Worcester Business Journal – January 2020

It could have turned out a lot differently for Robb Ahlquist, co-owner of The Sole Proprietor.

Instead of celebrating his 40th year at the landmark seafood restaurant on Highland Street in December, the Shrewsbury resident might have been admiring four decades as a doctor.

“I was pre-med at Syracuse University,” Ahlquist said.

As a student at the upstate New York school, Ahlquist, now 69, took a slight detour. The biophysics major took a 15-hour-a-week job in the school’s food service department. Within a short time, he was managing the dining hall, earning free room and board.

With his love for the restaurant and hospitality trade born as an undergraduate, he said, instead of pursuing medicine after his graduation in 1972, Ahlquist took a job at The Walter White Tavern in Syracuse.

One of the things he remembered most about the experience was the New York eatery got its fish from Foley Fish of Boston. That supplier, founded in 1906, is still operating. Ahlquist said Foley has set the standard for the freshest, most flavorful seafood available.

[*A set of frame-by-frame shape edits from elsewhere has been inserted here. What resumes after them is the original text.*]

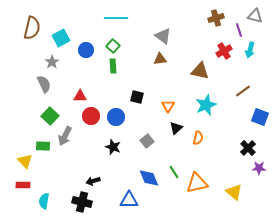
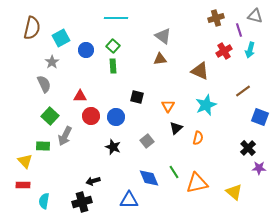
brown triangle at (200, 71): rotated 12 degrees clockwise
black cross at (82, 202): rotated 30 degrees counterclockwise
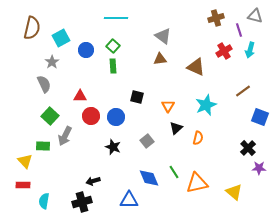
brown triangle at (200, 71): moved 4 px left, 4 px up
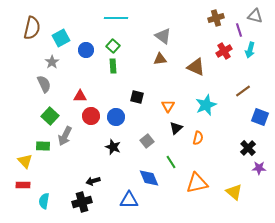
green line at (174, 172): moved 3 px left, 10 px up
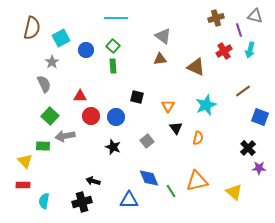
black triangle at (176, 128): rotated 24 degrees counterclockwise
gray arrow at (65, 136): rotated 54 degrees clockwise
green line at (171, 162): moved 29 px down
black arrow at (93, 181): rotated 32 degrees clockwise
orange triangle at (197, 183): moved 2 px up
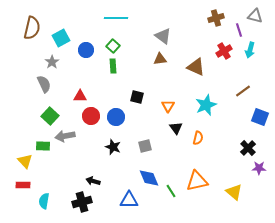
gray square at (147, 141): moved 2 px left, 5 px down; rotated 24 degrees clockwise
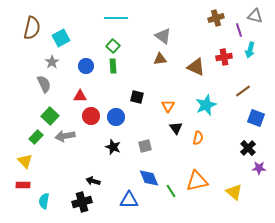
blue circle at (86, 50): moved 16 px down
red cross at (224, 51): moved 6 px down; rotated 21 degrees clockwise
blue square at (260, 117): moved 4 px left, 1 px down
green rectangle at (43, 146): moved 7 px left, 9 px up; rotated 48 degrees counterclockwise
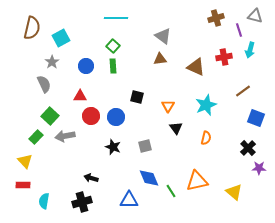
orange semicircle at (198, 138): moved 8 px right
black arrow at (93, 181): moved 2 px left, 3 px up
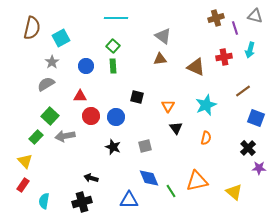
purple line at (239, 30): moved 4 px left, 2 px up
gray semicircle at (44, 84): moved 2 px right; rotated 96 degrees counterclockwise
red rectangle at (23, 185): rotated 56 degrees counterclockwise
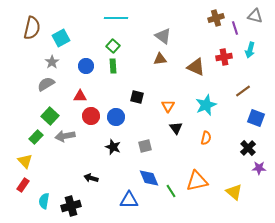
black cross at (82, 202): moved 11 px left, 4 px down
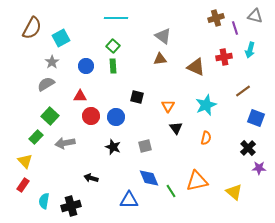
brown semicircle at (32, 28): rotated 15 degrees clockwise
gray arrow at (65, 136): moved 7 px down
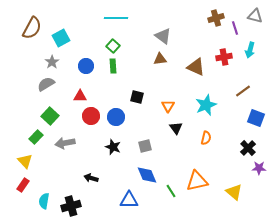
blue diamond at (149, 178): moved 2 px left, 3 px up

By 1979, Ahlquist and his wife, Madeleine, were ready to return to Massachusetts. That year, the couple bought the former Shannon’s, a diner and pub, and prepared a seafood menu.

“Back then there wasn’t a single seafood restaurant in Worcester,” he said. “Restaurants served seafood dishes, but none had seafood exclusively on their menu. But I knew I had a supplier of high quality seafood.”

Ahlquist then called Frank Foley to open an account. Today, the restaurant still gets most of its seafood from Foley.

A Sole secret for success, he said, is the restaurant has refused to follow the trend where everything is a la carte.

“When we started, a salad or soup, a vegetable and a starch were part of the meal,” he said. “Our customers like it that way, and we’ve kept it because it’s worked for 40 years.”

Another secret, he said, is a staff with longevity.

“Some of my people have been with us for 20 and 30 years,” Ahlquist said. “That says something.”